UOKiK ukarał Koleje Śląskie
Zwrot biletu jedynie na stacji zakupu, przedłużenie czasu na rozpatrzenie reklamacji czy ograniczanie odpowiedzialności za odwołany pociąg - to przykłady postanowień stosowanych przez Koleje Śląskie, które zakwestionował Urzędu Ochrony Konkurencji i Konsumentów. Urząd nałożył za to ponad 315 tys. zł kary.
Koleje Śląskie zastrzegały, że nie ponoszą odpowiedzialności za ograniczenie ruchu pociągów. Oznacza to, że pasażer nie mógłby się starać o odszkodowanie za odwołany pociąg. Prawo przewozowe przyznaje taką możliwość, bez względu na to, czy do odwołania doszło z winy przewoźnika.
Ponadto Koleje Śląskie określiły zbyt długi, bo nawet trzymiesięczny termin na odpowiedź na złożoną reklamację. Zgodnie z prawem, musi ona być udzielona w ciągu 30 dni.

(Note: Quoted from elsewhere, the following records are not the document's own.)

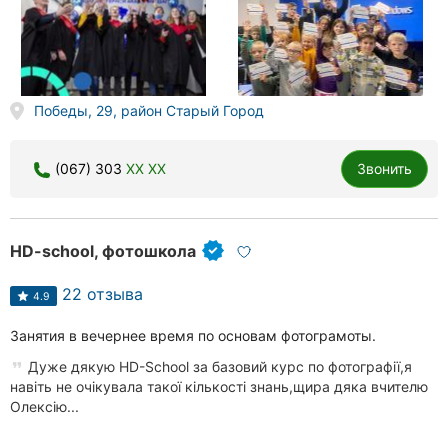
Победы, 29, район Старый Город
(067) 303
XX XX
Звонить
HD-school, фотошкола
22 отзыва
4.9
Занятия в вечернее время по основам фотограмоты.
Дуже дякую HD-School за базовий курс по фотографії,я
навіть не очікувала такої кількості знань,щира дяка вчителю
Олексію...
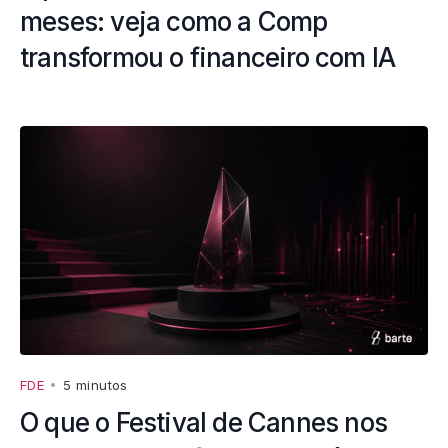
meses: veja como a Comp
transformou o financeiro com IA
FDE
•
5 minutos
O que o Festival de Cannes nos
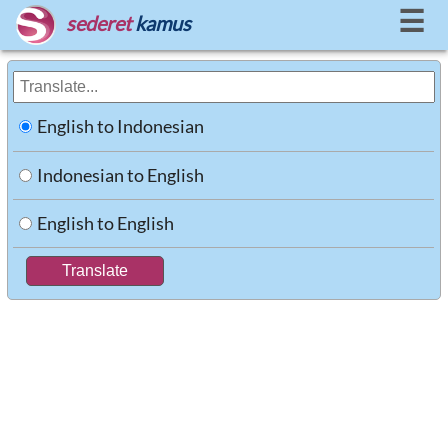
☰
sederet
kamus
English to Indonesian
Indonesian to English
English to English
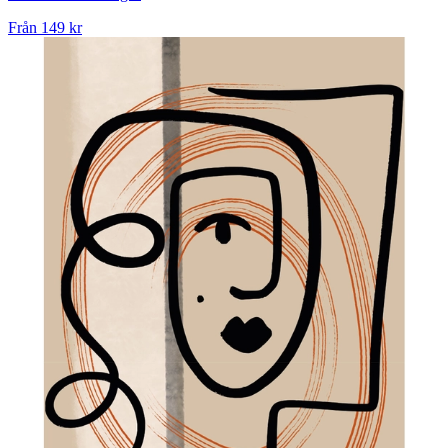
Från
149 kr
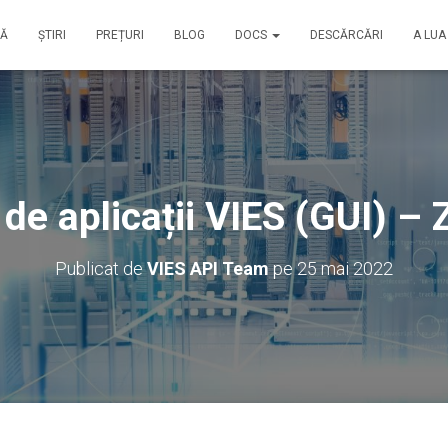
SĂ
ȘTIRI
PREȚURI
BLOG
DOCS
DESCĂRCĂRI
A LUA
 de aplicații VIES (GUI) – 
Publicat de
VIES API Team
pe
25 mai 2022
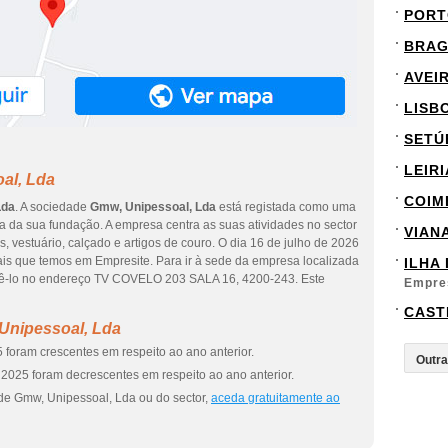
PORT
BRA
AVEI
LISB
SETÚ
LEIRI
al, Lda
COIM
Lda
. A sociedade
Gmw, Unipessoal, Lda
está registada como uma
a da sua fundação. A empresa centra as suas atividades no sector
VIAN
, vestuário, calçado e artigos de couro. O dia 16 de julho de 2026
ais que temos em Empresite. Para ir à sede da empresa localizada
ILHA
-lo no endereço TV COVELO 203 SALA 16, 4200-243. Este
Empre
CAST
Unipessoal, Lda
 foram crescentes em respeito ao ano anterior.
2025 foram decrescentes em respeito ao ano anterior.
de Gmw, Unipessoal, Lda ou do sector,
aceda gratuitamente ao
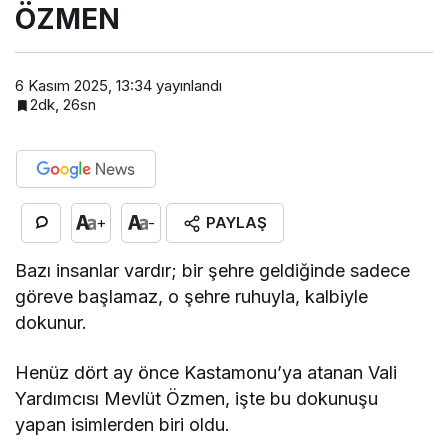
ÖZMEN
6 Kasım 2025, 13:34
yayınlandı
2dk, 26sn
PAYLAŞ
+
-
Bazı insanlar vardır; bir şehre geldiğinde sadece
göreve başlamaz, o şehre ruhuyla, kalbiyle
dokunur.
Henüz dört ay önce Kastamonu’ya atanan Vali
Yardımcısı Mevlüt Özmen, işte bu dokunuşu
yapan isimlerden biri oldu.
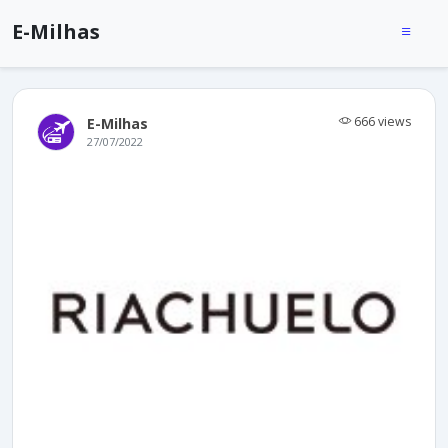
E-Milhas
666 views
E-Milhas
27/07/2022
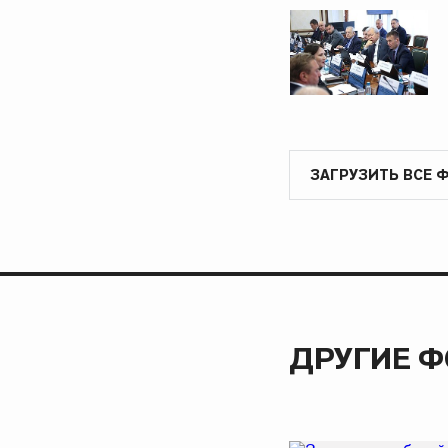
ЗАГРУЗИТЬ ВСЕ 
ДРУГИЕ 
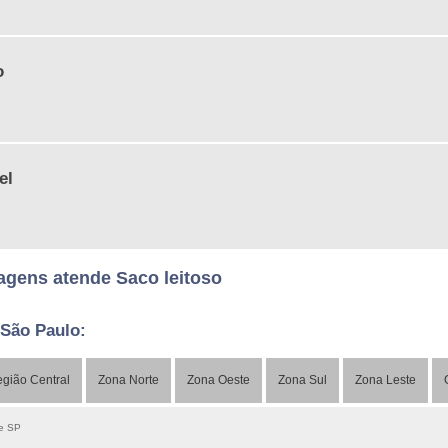
o
el
gens atende Saco leitoso
 São Paulo:
gião Central
Zona Norte
Zona Oeste
Zona Sul
Zona Leste
de SP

Przewoźnik zastrzegał także, że podróżny, który chciałby zwrócić bilet mógł to zrobić jedynie na tej stacji, na której go kupił i tylko przed rozpoczęciem terminu ważności określonego na bilecie (np. bilet ważny w piątek od 18:00). Zgodnie z prawem przewozowym, na dowolnej stacji przed rozpoczęciem podróży, a nie terminu ważności biletu, możemy zmienić datę odjazdu, miejscowość przeznaczenia oraz klasę pociągu. Możemy także oddać bilet i żądać zwrotu pieniędzy proporcjonalnie do niewykorzystanego świadczenia, po potrąceniu odstępnego.
Koleje Śląskie zobowiązały się do zmiany dwóch postanowień, zaprzestały stosowania czterech. Nałożona kara finansowa to 315 884 zł.
Decyzja nie jest ostateczna, ponieważ spółka odwołała się do sądu.
Rzecznik Kolei Śląskich Michał Wawrzaszek poinformował, że "decyzja UOKiK jest konsekwencją działań podjętych kilka lat temu". "Pierwszą część sformułowanych przez pracowników UOKiK uwag wprowadziliśmy natychmiast po ich zasygnalizowaniu już w czerwcu 2013 roku. Natomiast kolejne są integralną częścią projektu istotnej reformy przepisów taryfowych Kolei Śląskich, którą przeprowadzimy w najbliższym czasie" - poinformował rzecznik Kolei.
Wawrzaszek dodał też, że "w związku z podjętymi już działaniami naprawczymi oraz faktem, że część zakwestionowanych zapisów była wcześniej solidarnie stosowana przez innych przewoźników kolejowych i nie była wówczas podważana", spółka wniosła odwołanie od decyzji UOKiK do Sądu Okręgowego w Warszawie.